• European Medicines Agency approves first two pegfilgrastim biosimilars and another adalimumab biosimilar
  • Pfizer launches NivestymTM, a filgrastim biosimilar, in the United States
  • Only five of twelve approved biosimilars have launched in the United States

As pharmaceutical drug costs attract increasing media attention and political scrutiny, a growing number of biosimilar drugs are set to enter the U.S. and European markets in the coming years.  Global sales for the top ten branded biologic drugs totaled approximately $71 billion in 2017[1].  Competition in the heavily regulated marketplace for these blockbuster therapeutics is expected to substantially impact the pharmaceutical industry and national health systems.  To date, the U.S. has considerably lagged behind Europe’s expansion of biosimilar drug options.  The RAND Corporation estimates that biosimilar products can save the U.S. health system approximately $54 billion over the next decade, as discussed here.

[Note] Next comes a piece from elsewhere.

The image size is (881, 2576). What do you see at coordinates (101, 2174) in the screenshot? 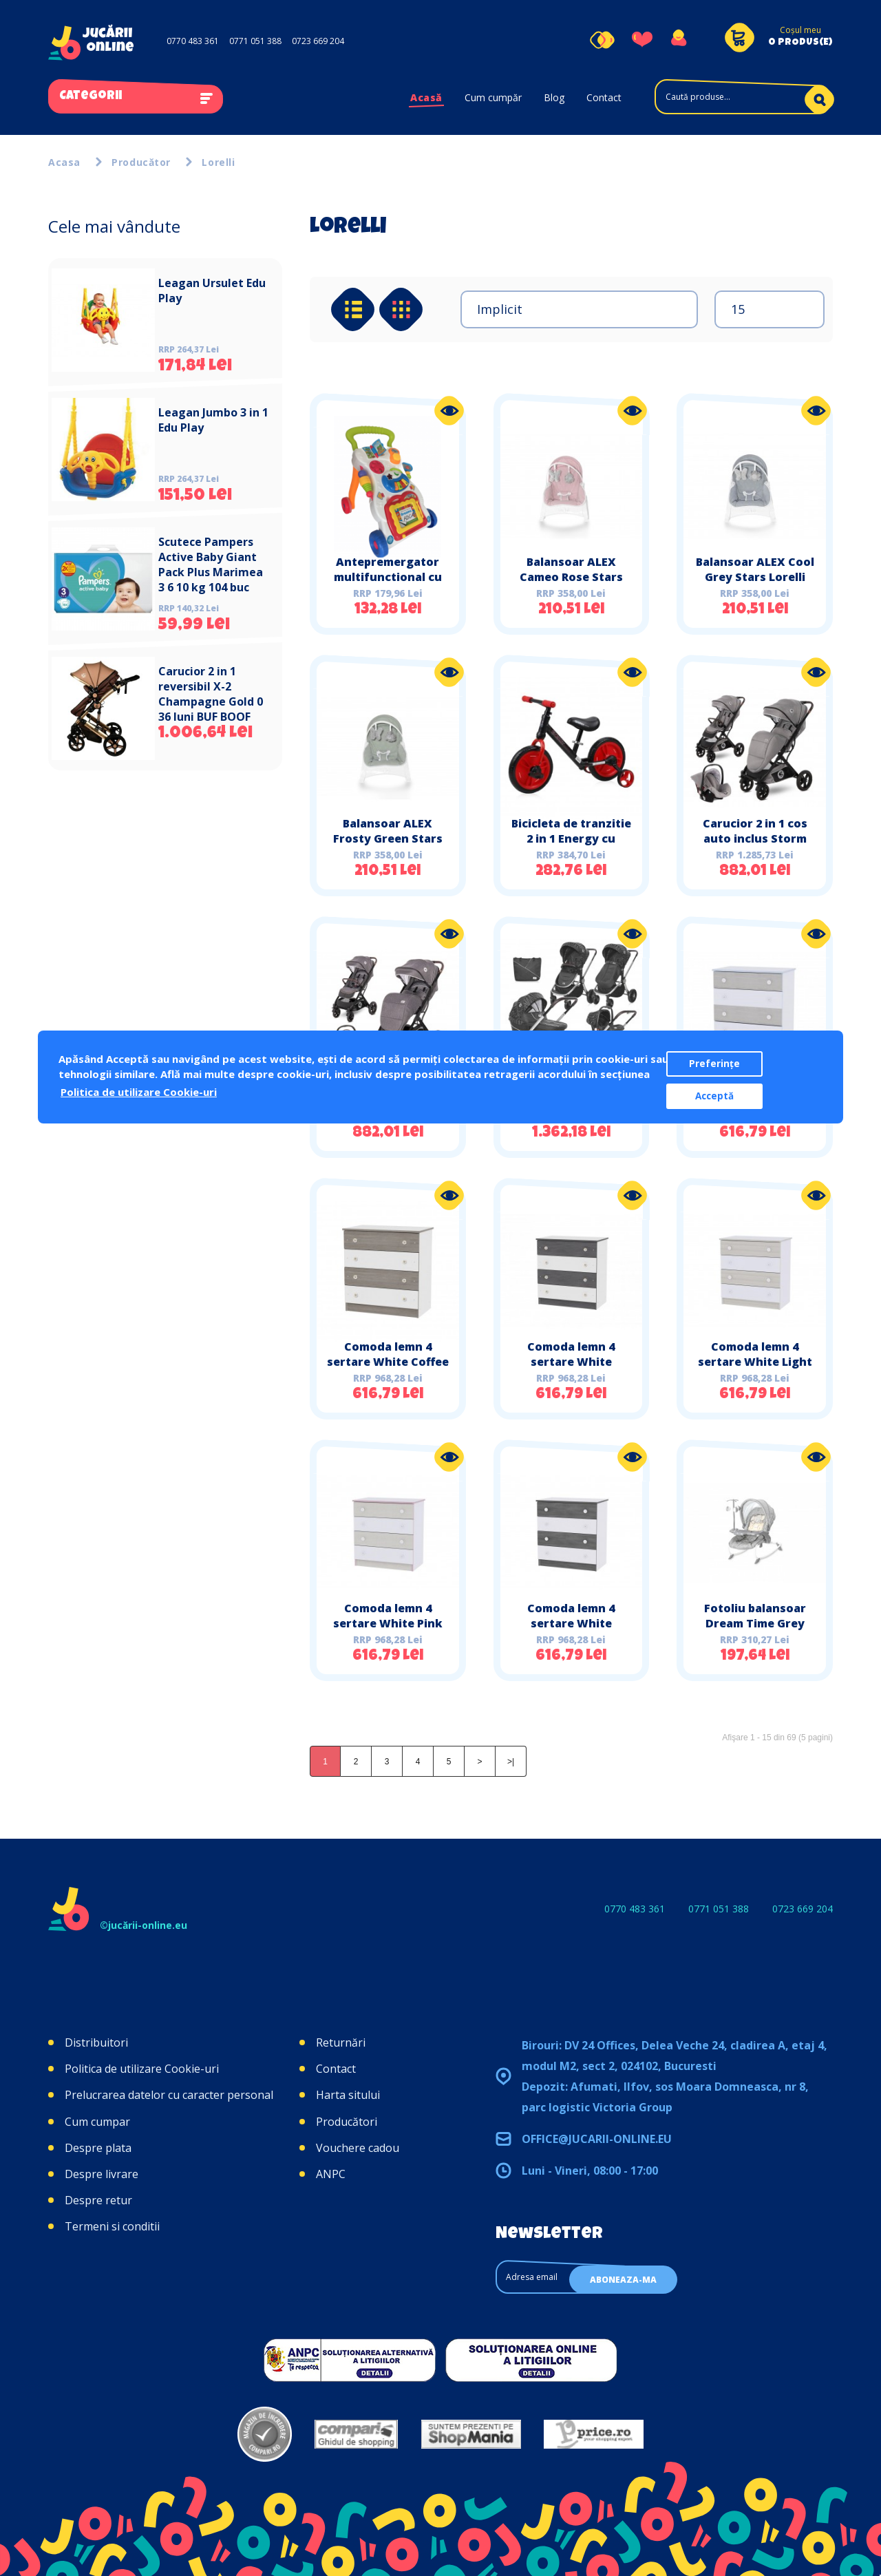
I see `Despre livrare` at bounding box center [101, 2174].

Since 2005, the biosimilar regulatory framework in Europe has been implemented through the Committee for Medicinal Products for Human Use (CHMP) under the European Medicines Agency (EMA).  The CHMP provides initial assessments for marketing authorization of new medicines that are ultimately approved centrally by the EMA.  Since Sandoz’s somatotropin biosimilar Omnitrope® was first authorized on April 12, 2006, an additional 48 out of 53 applications have been approved in Europe.  Three of the authorizations have been withdrawn post-approval by the marketing authorization holders (Table 1).

The U.S. did not implement a regulatory framework for biosimilar evaluation until after enactment of the Biologics Price Competition and Innovation Act (BPCIA) of 2009.  Given that the first U.S. biosimilar drug was approved almost a decade after the first in Europe, the number of authorized biosimilar drugs in Europe far exceeds the number of biosimilars approved in the United States.  Sandoz’s filgrastim biosimilar Zarxio® received the first U.S. approval in 2015, whereas nine filgrastim biosimilars have been approved in Europe dating back to multiple authorizations in 2008.  Zarxio® (in the U.S.) and Zarzio® (in Europe) are biosimilar to the reference product Neupogen® marketed by Amgen and originally licensed in 1991.   Subsequent to Zarxio®’s approval, only eleven other biosimilar drugs have gained U.S. approval to date (Table 2).  As illustrated in the following graph, while the EU’s significant head start led to an imbalance in the number of biosimilar drugs available in the respective markets, the EU’s relatively higher rate of approvals in recent years has widened its lead over the United States.

Currently, eleven biosimilar applications are under review by the EMA for marketing authorization (Table 3).  As an increasing number of patents expire on blockbuster biologic drugs, the number of abbreviated biologics license applications is also increasing.  Biosimilars for at least twelve different original biologics are currently navigating the United States Food & Drug Administration’s (FDA’s) biosimilar pathway or are in late stage development (Table 4).

On September 19, 2018, the EMA approved Hulio®, another biosimilar to Abbvie’s Humira® in Europe.  On October 17, 2018, upon expiration of a European patent covering Abbvie’s Humira®, several biosimilar adalimumab products that had been previously authorized by the EMA launched in Europe including Novartis’ Hyrimoz, Amgen’s Amgevita, Biogen’s Imraldi, and Mylan and Fujifilm’s Hulio.

On September 25, 2018, the EMA approved Coherus’ UdenycaTM and Accord Healthcare’s Pelgraz®, the first pegfilgrastim biosimilars to Amgen’s Neulasta® in Europe.

On October 11, 2018, Celltrion and Teva announced that the FDA Oncologic Drugs Advisory Committee voted unanimously to recommend approval of CT-P10, a proposed monoclonal antibody (mAb) biosimilar to Roche’s Rituxan® (rituximab).

Given biosimilar applicant experience in navigating the EMA process and the EMA’s high authorization rate, the FDA will need to continue to provide useful guidance and streamline the approval process in order to reduce the imbalance.

Table 1. European Medicines Agency List of Approved Biosimilar Drugs (updated October 19, 2018).

Table 2. U.S. Food and Drug Administration List of Approved Biosimilar Drugs (CDER list of licensed biologics updated on October 22, 2018).

Table 3. European Medicines Agency List of Biosimilars Under Evaluation for Marketing Approval (Source: EMA list of applications for new human medicines updated on September 28, 2018).

Table 4. Biologics having already expired or nearing primary patent expiry in the U.S. that have biosimilars in the regulatory pipeline.


[1] Based on sales reported by respective manufacturers (1. Humira—Abbvie, 2. Rituxan—Roche, 3. Enbrel—Pfizer/Amgen, 4. Herceptin—Roche, 5. Avastin—Roche, 6. Remicade—Johnson & Johnson/Merck, 7. Lantus—Sanofi, 8. Neulasta—Amgen, 9. Avonex—Biogen, 10. Lucentis—Roche/Novartis).